Exercise materials:
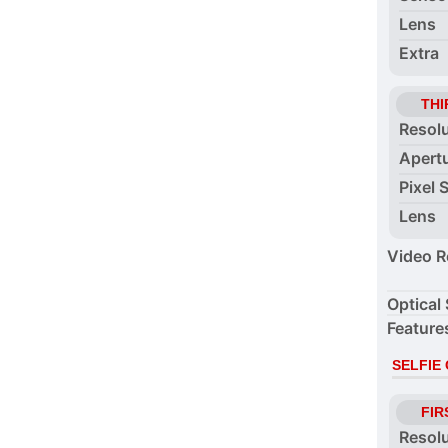
Lens
Extra
THI
Resol
Apert
Pixel 
Lens
Video R
Optical 
Feature
SELFIE
FIR
Resol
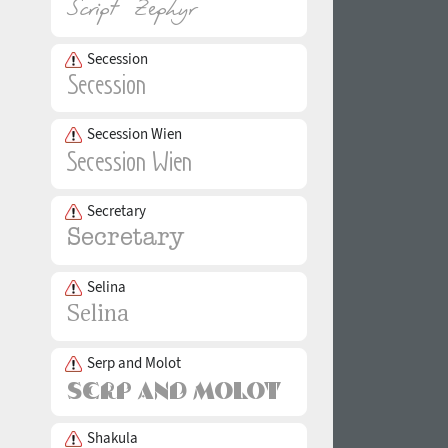
Secession
Secession Wien
Secretary
Selina
Serp and Molot
Shakula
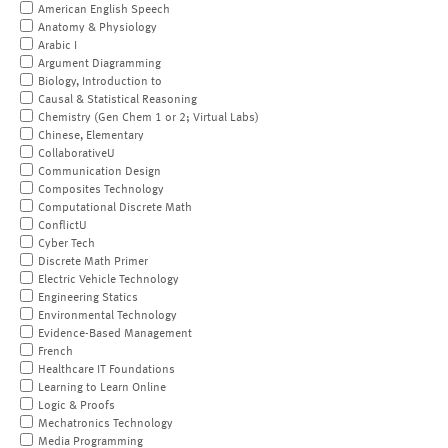
American English Speech
Anatomy & Physiology
Arabic I
Argument Diagramming
Biology, Introduction to
Causal & Statistical Reasoning
Chemistry (Gen Chem 1 or 2; Virtual Labs)
Chinese, Elementary
CollaborativeU
Communication Design
Composites Technology
Computational Discrete Math
ConflictU
Cyber Tech
Discrete Math Primer
Electric Vehicle Technology
Engineering Statics
Environmental Technology
Evidence-Based Management
French
Healthcare IT Foundations
Learning to Learn Online
Logic & Proofs
Mechatronics Technology
Media Programming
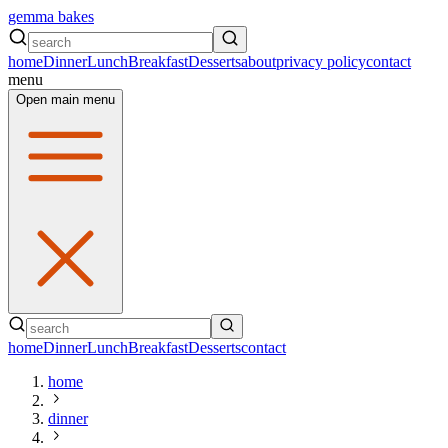
gemma bakes
home
Dinner
Lunch
Breakfast
Desserts
about
privacy policy
contact
menu
Open main menu
home
Dinner
Lunch
Breakfast
Desserts
contact
home
dinner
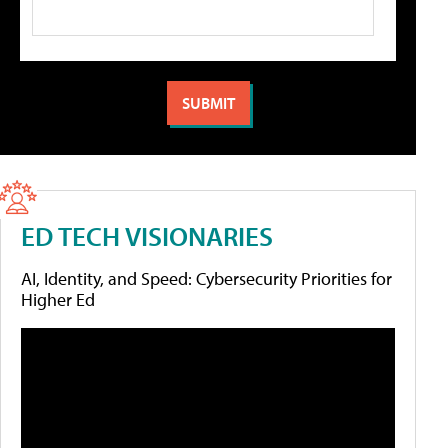
ED TECH VISIONARIES
AI, Identity, and Speed: Cybersecurity Priorities for
Higher Ed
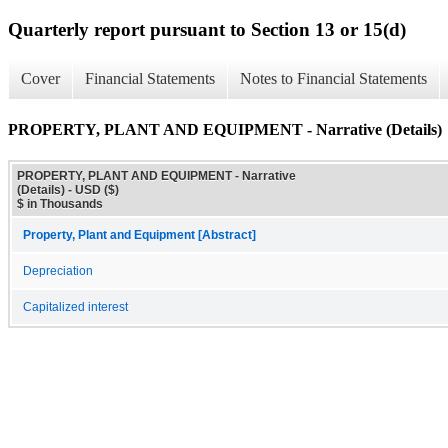
Quarterly report pursuant to Section 13 or 15(d)
Cover
Financial Statements
Notes to Financial Statements
PROPERTY, PLANT AND EQUIPMENT - Narrative (Details)
PROPERTY, PLANT AND EQUIPMENT - Narrative
(Details) - USD ($)
$ in Thousands
Property, Plant and Equipment [Abstract]
Depreciation
Capitalized interest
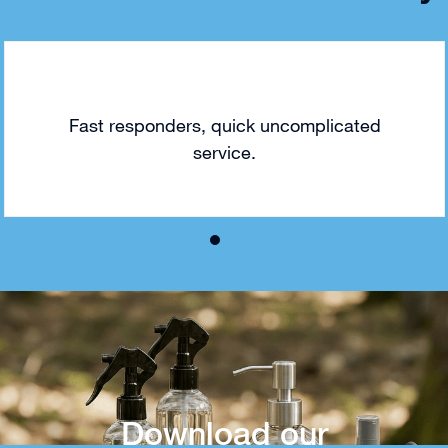
Fast responders, quick uncomplicated
service.
Download our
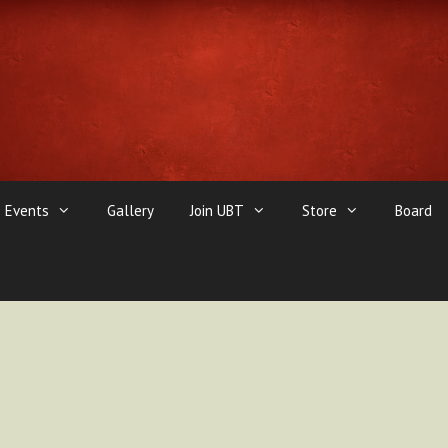
Events
Gallery
Join UBT
Store
Board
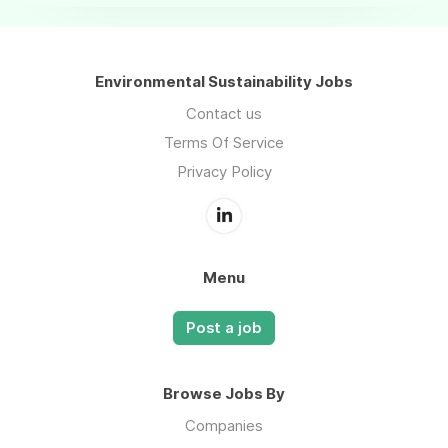
Environmental Sustainability Jobs
Contact us
Terms Of Service
Privacy Policy
Menu
Post a job
Browse Jobs By
Companies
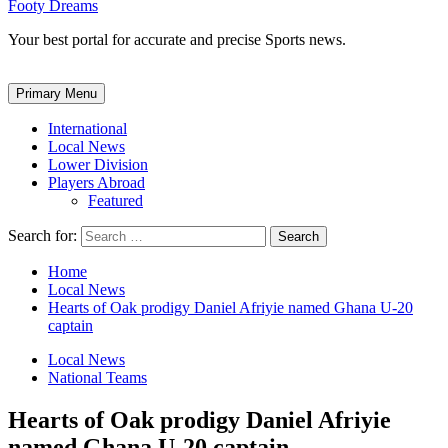
Footy Dreams
Your best portal for accurate and precise Sports news.
Primary Menu
International
Local News
Lower Division
Players Abroad
Featured
Search for:
Home
Local News
Hearts of Oak prodigy Daniel Afriyie named Ghana U-20
captain
Local News
National Teams
Hearts of Oak prodigy Daniel Afriyie
named Ghana U-20 captain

What is needed: Every line of the entries above that includes "Discrete" should be copied.

Response to the task:
Computational Discrete Math
Discrete Math Primer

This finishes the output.